アク・トンパ物語 

国王の膝の上にウンコを落とす 

 

 昔、チベットのさまざまな地域にたくさんの国王がいました。トンパおじさんはそのうちのある国王の親しい友人だったので、秘書の仕事をもらいました。この国王自身は読み書きができませんでしたが、仏教を熱心に信仰していました。

 はじめ、おじさんはよく仕事をしたので、国王も喜んでいました。しかしある日国王は何かのことで、おじさんのことがすごくいやになったのです。それでおじさんを罰することにしました。国王はおじさんに着ている服をすべて脱ぎ、宮殿の屋根の上に出るように命じました。おりしも一年でいちばん寒い時期でした。かわいそうなことに、おじさんは一晩中寒さにぶるぶる震えなければなりませんでした。

 翌朝早く、おじさんはかつて宮殿の壁を白くするために貼った白いライムをそぎ落とす作業をしました。しばらくするとそぎ落とされたライムは床を覆うほどになりました。それからおじさんは、山積みになった白いライムのゴミの上でウンコをしました。そして持っていた棒を手に取ると、ウンコに一刺ししました。それはすぐに凍りました。なぜならとても寒かったからです。おじさんが手に持った、凍ったウンコが刺さったままの棒の先にはライムが平らな底のようになっていました。その上におじさんは言葉を書き入れました。
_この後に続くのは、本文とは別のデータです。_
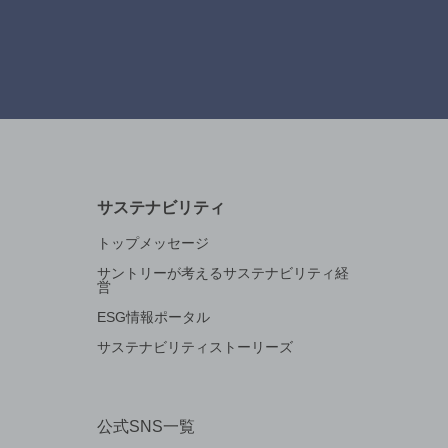
サステナビリティ
トップメッセージ
サントリーが考えるサステナビリティ経
営
ESG情報ポータル
サステナビリティストーリーズ
公式SNS一覧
 トンパおじさんが明かり取りから下を見ると、そこは国王の仏間でした。仏像やその他の神像が並ぶ壇の前で、国王は足を組んで坐り、瞑想をしていました。おじさんはそこから凍ったウンコを落としました。そこは国王の膝の上でした。

 瞑想をしているときだったので、国王は驚いて跳ね起きました。膝の上に落ちてきたものをよく見ると、その物体の裏に何か書いてあります。

 国王は字が読めなかったので、召使いにトンパおじさんを呼んでこさせました。寒さでぶるぶる震えていたおじさんは暖かい朝食にありつくことができました。
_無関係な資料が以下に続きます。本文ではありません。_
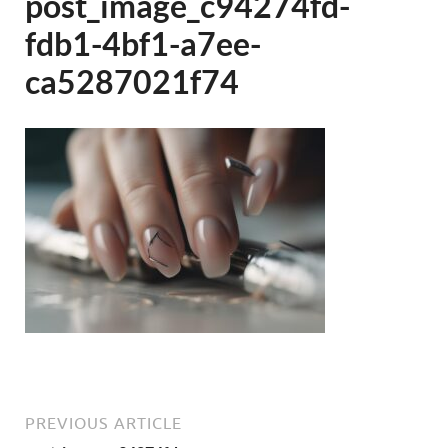
post_image_c94274fd-
fdb1-4bf1-a7ee-
ca5287021f74
PREVIOUS ARTICLE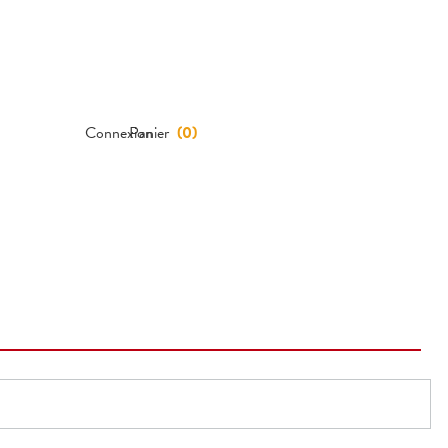
Connexion
Panier
(
0
)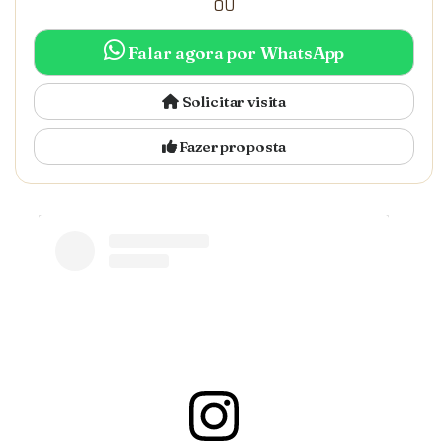
OU
Falar agora por WhatsApp
Solicitar visita
Fazer proposta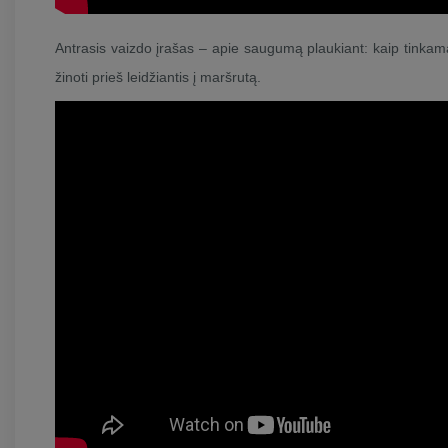
Antrasis vaizdo įrašas – apie saugumą plaukiant: kaip tinkama
žinoti prieš leidžiantis į maršrutą.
 しばらくして国王はおじさんに、「奇跡のウンコ」の文を読むよう命じました。おじさんは三度叩頭して、国王の玉座の下につつましやかな姿勢で坐りました。彼はウンコを取り上げると、裏面の文を大きな声で読み始めました。

 

木の取り手がつきし、白き面の 

天から降りしウンコなり 

このうえなき幸運なるは国王なり 

それがしも膝の上に落ちしとは 

 

 おじさんは驚いて立ち上がり、言いました。

「ああ、国王様。国王様はなんと幸運なお方でしょう。これは天から降ってきたウンコです。だれが落としたのであろうと、それを受け取った方は地上でもっとも幸運な方なのです。感謝のしるしにそれを少しかじるといいでしょう」

 国王はそれを手に取って額に当て、少しかじりました。残りは仏壇に捧げました。トンパおじさんは敬礼をしたあと、どこかへ消えてしまいました。